Early last summer an exploration party under contract to Aramco was working in an area far south of al-Hasa Oasis assigned to it by the oil company's Exploration Department. Aramco supplied the party—designated Seismo 7—with maps indicating the precise lines and directions it was to follow. A surveying team, keeping four or five miles ahead at all times, staked out the path in the trackless desert which the main body of explorers would be taking. Back down the line were those five vibrating units working their way fitfully forward in oblique formation along the route laid out. Buried just under the surface of the sand for some 13,000 feet ahead of the five trucks and 4,000 feet behind them were 96 "arrays" of geophones—altogether about 3,400 extremely sensitive receivers for picking up the impulses sent into the ground by the vibrators, all interconnected by a ¾-inch-thick cable containing 150 pairs of insulated wires. And somewhere out in front of the muscular earthshaking vibrating units was the nerve center, a recording truck whose windowless, air-conditioned body was jammed with computers and other assorted electronic equipment.
The vibrating units themselves are highly specialized vehicles designed to do one specific job and one job only—and look it.

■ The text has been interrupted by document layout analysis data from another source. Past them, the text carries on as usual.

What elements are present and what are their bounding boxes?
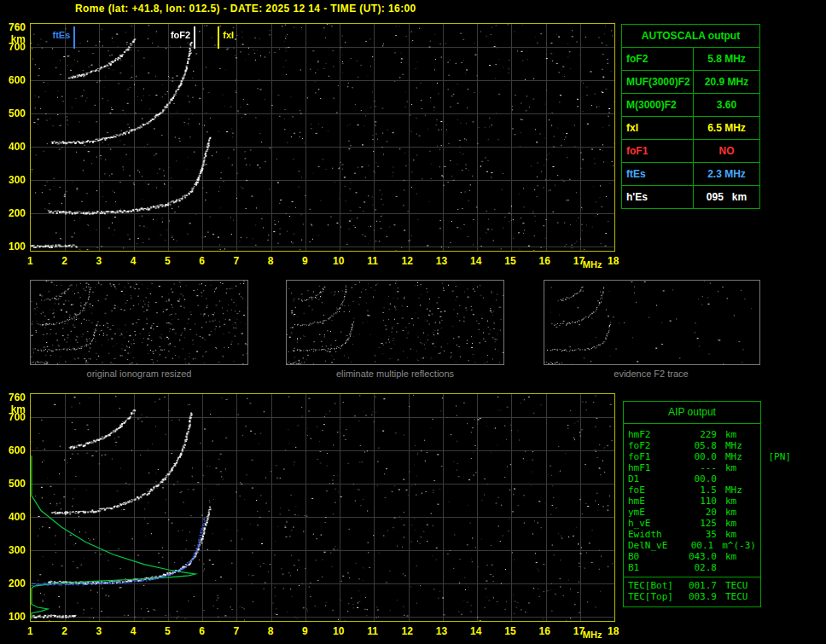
x-tick-label: 8 — [268, 255, 274, 267]
autoscala-row-label: fxI — [622, 117, 694, 139]
autoscala-row-value: 5.8 MHz — [694, 48, 759, 70]
aip-row-foF1: foF1 00.0 MHz [PN] — [624, 451, 760, 462]
x-tick-label: 4 — [131, 255, 137, 267]
aip-value: 00.1 — [679, 540, 713, 551]
autoscala-row-value: 3.60 — [694, 94, 759, 116]
aip-row-foF2: foF2 05.8 MHz — [624, 440, 760, 451]
x-tick-label: 8 — [268, 625, 274, 637]
aip-row-TEC-top: TEC[Top] 003.9 TECU — [624, 591, 760, 602]
y-tick-label: 100 — [3, 241, 26, 252]
autoscala-row-foF2: foF2 5.8 MHz — [622, 47, 759, 70]
autoscala-row-m3000f2: M(3000)F2 3.60 — [622, 93, 759, 116]
y-tick-label: 500 — [3, 478, 26, 490]
x-tick-label: 11 — [367, 625, 378, 637]
aip-label: ymE — [628, 507, 681, 518]
page-title: Rome (lat: +41.8, lon: 012.5) - DATE: 20… — [75, 3, 416, 15]
x-tick-label: 12 — [402, 625, 413, 637]
autoscala-row-label: foF1 — [622, 140, 694, 162]
x-tick-label: 6 — [199, 255, 205, 267]
autoscala-row-label: foF2 — [622, 48, 694, 70]
y-tick-label: 500 — [3, 107, 26, 119]
thumbnail-eliminate-reflections — [286, 280, 504, 365]
autoscala-panel: AUTOSCALA output foF2 5.8 MHz MUF(3000)F… — [621, 24, 760, 209]
aip-unit: km — [725, 518, 736, 529]
x-tick-label: 10 — [333, 255, 344, 267]
aip-value: 003.9 — [681, 591, 717, 602]
autoscala-row-label: M(3000)F2 — [622, 94, 694, 116]
aip-title: AIP output — [624, 402, 760, 424]
y-tick-label: 760 — [3, 21, 26, 33]
x-tick-label: 1 — [27, 625, 33, 637]
aip-unit: MHz — [725, 484, 742, 496]
y-axis-unit: km — [3, 33, 26, 45]
autoscala-row-value: 095 km — [694, 186, 759, 208]
x-tick-label: 1 — [27, 255, 33, 267]
aip-label: foE — [628, 484, 681, 496]
y-tick-label: 200 — [3, 207, 26, 219]
x-tick-label: 18 — [608, 625, 619, 637]
autoscala-row-muf3000f2: MUF(3000)F2 20.9 MHz — [622, 70, 759, 93]
aip-unit: km — [725, 507, 736, 518]
aip-row-hmF1: hmF1 --- km — [624, 462, 760, 473]
thumbnail-caption-evidence: evidence F2 trace — [542, 368, 760, 379]
aip-unit: MHz — [725, 440, 742, 451]
x-tick-label: 7 — [233, 255, 239, 267]
thumbnail-original-canvas — [31, 281, 247, 364]
x-tick-label: 5 — [165, 255, 171, 267]
ionogram-main-plot — [30, 23, 615, 252]
aip-row-h_vE: h_vE 125 km — [624, 518, 760, 529]
y-axis-unit: km — [3, 403, 26, 415]
aip-label: B1 — [628, 562, 681, 573]
aip-row-foE: foE 1.5 MHz — [624, 484, 760, 496]
aip-unit: km — [725, 551, 736, 562]
aip-value: 00.0 — [681, 451, 717, 462]
aip-row-B1: B1 02.8 — [624, 562, 760, 573]
marker-label-ftEs: ftEs — [41, 30, 70, 40]
thumbnail-original-ionogram — [30, 280, 248, 365]
thumbnail-evidence-f2 — [544, 280, 760, 365]
marker-line-fxI — [218, 26, 219, 49]
x-tick-label: 16 — [539, 255, 550, 267]
autoscala-row-label: MUF(3000)F2 — [622, 71, 694, 93]
x-tick-label: 2 — [61, 625, 67, 637]
y-tick-label: 200 — [3, 577, 26, 589]
aip-value: 00.0 — [681, 473, 717, 484]
aip-unit: km — [725, 462, 736, 473]
aip-label: Ewidth — [628, 529, 681, 540]
x-tick-label: 7 — [233, 625, 239, 637]
aip-label: TEC[Top] — [628, 591, 681, 602]
x-tick-label: 9 — [302, 255, 308, 267]
x-tick-label: 4 — [131, 625, 137, 637]
y-tick-label: 760 — [3, 392, 26, 403]
x-tick-label: 16 — [539, 625, 550, 637]
x-tick-label: 9 — [302, 625, 308, 637]
aip-value: 110 — [681, 496, 717, 507]
x-tick-label: 15 — [504, 255, 515, 267]
aip-row-ymE: ymE 20 km — [624, 507, 760, 518]
x-tick-label: 18 — [608, 255, 619, 267]
aip-row-hmF2: hmF2 229 km — [624, 429, 760, 440]
aip-unit: km — [725, 496, 736, 507]
aip-label: D1 — [628, 473, 681, 484]
x-tick-label: 11 — [367, 255, 378, 267]
autoscala-row-foF1: foF1 NO — [622, 139, 759, 162]
aip-unit: km — [725, 529, 736, 540]
autoscala-row-fxI: fxI 6.5 MHz — [622, 116, 759, 139]
aip-label: hmE — [628, 496, 681, 507]
autoscala-row-value: 2.3 MHz — [694, 163, 759, 185]
aip-label: foF1 — [628, 451, 681, 462]
aip-value: 001.7 — [681, 580, 717, 591]
aip-row-DelN_vE: DelN_vE 00.1 m^(-3) — [624, 540, 760, 551]
aip-unit: MHz — [725, 451, 742, 462]
aip-label: TEC[Bot] — [628, 580, 681, 591]
aip-label: DelN_vE — [628, 540, 679, 551]
aip-label: B0 — [628, 551, 681, 562]
x-tick-label: 14 — [470, 625, 481, 637]
marker-line-ftEs — [73, 26, 75, 49]
x-tick-label: 5 — [165, 625, 171, 637]
aip-note-pn: [PN] — [769, 451, 792, 462]
aip-row-D1: D1 00.0 — [624, 473, 760, 484]
aip-row-Ewidth: Ewidth 35 km — [624, 529, 760, 540]
x-tick-label: 10 — [333, 625, 344, 637]
thumbnail-caption-original: original ionogram resized — [30, 368, 248, 379]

They come equipped with crab axles, and all four wheels are steer-able for greater maneuverability. Both front and rear axles are driving axles. Power steering and full power shift transmissions are standard equipment. Their cabs are air conditioned, not so much for the comfort of the drivers as to pamper the small computers each carries inside. When the full 15-ton weight of these vehicles bears down on their vibrating pads, the section of ground on which they rest really feels their presence—"like grabbing a piece of earth and shaking it," as one member of the Seismo 7 party describes it.

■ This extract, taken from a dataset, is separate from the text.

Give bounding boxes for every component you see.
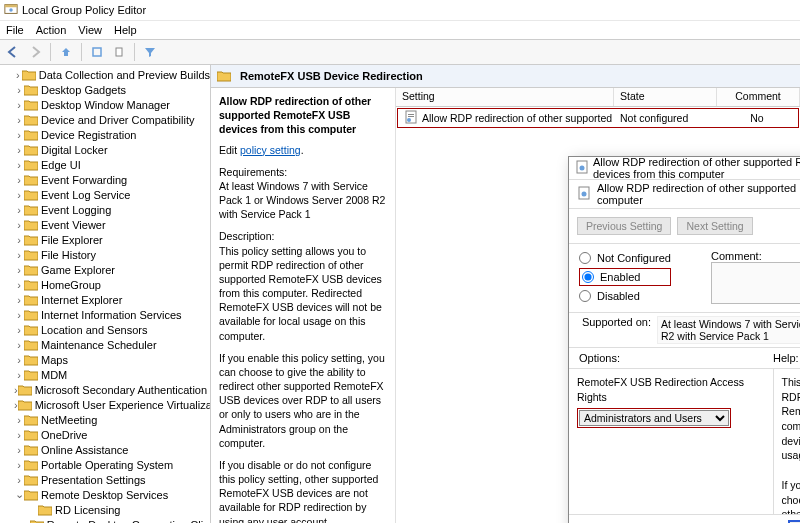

The computer in each cab receives a signal from the recording truck which activates its hydraulic mechanism to lower the vehicle's 12-foot-square pad to the ground. Instantaneously the recording truck sends out a radioed command for the pads to vibrate in unison, beginning at a low selected frequency and increasing uniformly to a high frequency for precisely seven seconds to make one "sweep." After a six-second pause the pads make another simultaneous seven-second sweep in the same position before the vehicles advance exactly 15 feet during the next six-second interval. On their second station the vibrating units again make two sweeps of seven seconds each, with a six-second pause in between. Always obeying the radioed orders from the recording truck, and taking time out only for some such necessary detour as skirting the slipface of a sand dune and repositioning, the vibrating units stick to their 13-second advance-and-pause cycles from dawn to mid-afternoon, seven days a week. On their best days they can vibrate up a line as long as seven miles.
The action of the vibrating units is divided into 13-second cycles because this is precisely the amount of time the magnetic-drum memory core in the recording truck takes to make one revolution. The memory core continues to revolve until it has made from 12 to 16 records while the distant vehicles vibrate in six to eight positions. The records made during these revolutions result in one stacked, or composited, record which goes on a digital magnetic tape.
Just as a shortwave radio listener tries to tune out interference on his receiver to pick up a broadcast as static-free as possible, the geophysicist attempts to remove unwanted noises from his seismic recordings. Advanced seismic techniques call for an ever more sophisticated array of computers whose principal function is to filter out electronically as many undesirable noises as possible, noises such as those caused by wind blowing across the ground surface which are picked up by the geophones. Electronic equipment in the recording truck does some of the preliminary filtering. Later, the two or more tapes which represent a day's work in the field are sent to London, where highly specialized computers undertake more filtering and further enhance the seismic data by advanced digital processing involving the use of a selection from a library of 300 programs.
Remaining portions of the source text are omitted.